Ученый ухватился похолодевшими руками за неровный край рабочего стола и медленно опустился на деревянную скамью, чтобы унять дрожь в поврежденном колене. Он смотрел на рыжеволосого гиганта почти с обидой.
– Вы же знаете, что я не умею пользоваться телепортацией.
Уайт усмехнулся и ответил:
– Вы научитесь. Вам просто придется научиться, если вы хотите снова увидеть дневной свет. Над нами около тысячи футов плотного камня, и нет ни одного прохода, достаточно широкого для человека.
– Но я… я просто не смогу…
Форестер вздрогнул, нервно сглотнул слюну и ощутил внезапный приступ клаустрофобии. Сырой воздух пещеры казался ему слишком тяжелым и плотным. Доктор всмотрелся в темноту в углах пещеры, куда никогда не падал дневной свет. Он услышал легкое журчание и звук падающих капель – вода стекала откуда‑то сверху. Неужели ему придется слушать этот звук вечно? Пещера по сути, была могилой, и Форестер был заживо похоронен в ней – до тех пор, пока ему не удастся совершить невозможное…
Доктор взял себя в руки, перестал стучать зубами и попытался обратиться к доводам разума. Если телепортация перенесла его сюда, то она же поможет ему выбраться. Глубоко вздохнув, он повернулся к Уайту.
– Простите, наверное, падение просто помутило на время мое сознание. Я буду стараться изо всех сил, но не забывайте, что однажды я уже потерпел неудачу, – неуверенно закончил он.
Уайт спокойно ответил:
– Вы можете сделать это. Ведь вы ученый, а психофизика – тоже наука. Значит, вокруг наблюдаемого нами феномена можно выдвигать гипотезы, развивать теорию и устанавливать закономерности. Телепортация – лишь предмет для анализа и логических выводов. У нее есть свои законы, и вы их изучите. Вообще‑то это довольно сложная наука. Это естественно – ведь скальпель хирурга не может обратиться на самого исследователя. За годы невероятных усилий я обнаружил больше вопросов, чем ответов. Например, что есть мозг?
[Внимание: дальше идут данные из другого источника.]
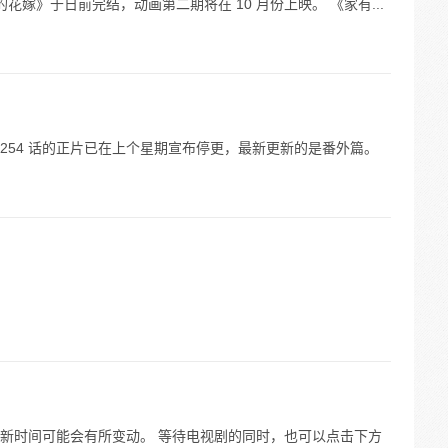
分的花嫁》于日前完结，动画第二期将在 10 月份上映。 《家有...
》漫画 254 话的正片已在上个星期宣布停更，最新更新的是番外篇。
新时间可能会有所变动。 等待电视剧的同时，也可以点击下方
Широкие плечи Уайта медленно поднялись, а затем взгляд его устремился к низкому арочному проходу, ведущему в соседнюю комнату пещеры. Форестер знал, что оттуда тоже нет выхода наружу, но Джейн Картер внезапно появилась там из ниоткуда.
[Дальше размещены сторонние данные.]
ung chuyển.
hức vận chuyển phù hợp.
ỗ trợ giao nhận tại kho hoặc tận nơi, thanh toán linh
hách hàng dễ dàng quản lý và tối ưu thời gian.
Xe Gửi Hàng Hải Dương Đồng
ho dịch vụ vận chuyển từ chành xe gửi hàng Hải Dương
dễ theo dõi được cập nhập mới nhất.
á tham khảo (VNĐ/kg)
Несколько секунд она молча моргала, стараясь привыкнуть к темноте пещеры, а потом подбежала к Марку Уайту. Доктор заметил белую изморозь на потрепанной меховой шубке девочки и ее темных непокрытых волосах. Посиневшая и дрожащая от холода, она протянула Уайту небольшую, но явно тяжелую кожаную сумку. Гигант извлек оттуда несколько белых самородков, тоже покрытых пушистым инеем. Он уже начал таять, и струйки воды растекались по деревянному столу. Дрожа то ли от страха, то ли от холода, Форестер молча наблюдал за ребенком – босоногая девчушка преданными глазами смотрела на Уайта.
– Мне надо вернуться туда снова?
Уайт ласково улыбнулся и, посмотрев на кучку самородков, ответил:
– Нет. Думаю, что этого вполне достаточно. Ты очень хорошо поработала, Джейн, и Грейстон приготовил тебе кое‑что вкусненькое. Иди поешь.
– О, спасибо! Я так рада, что не надо больше идти туда – там ужасно холодно!
Девочка, сияя от счастья, побежала к нише, в которой Грейстон помешивал что‑то ароматное в своем горшочке – теперь горшок стоял на электрической плите. Изумленно глядя на оттаивающие льдинки на воротнике и волосах Джейн, Форестер не мог прийти в себя от шока.
Уайт медленно произнес:
– Там действительно очень холодно. Богатейшие месторождения палладия наверняка были вымыты из почвы давным‑давно, потому что на планете больше нет эрозии. Она потеряла звезду, когда‑то согревавшую ее поверхность, и теперь там слишком холодно для существования плотной атмосферы. Температура близка к абсолютному нулю.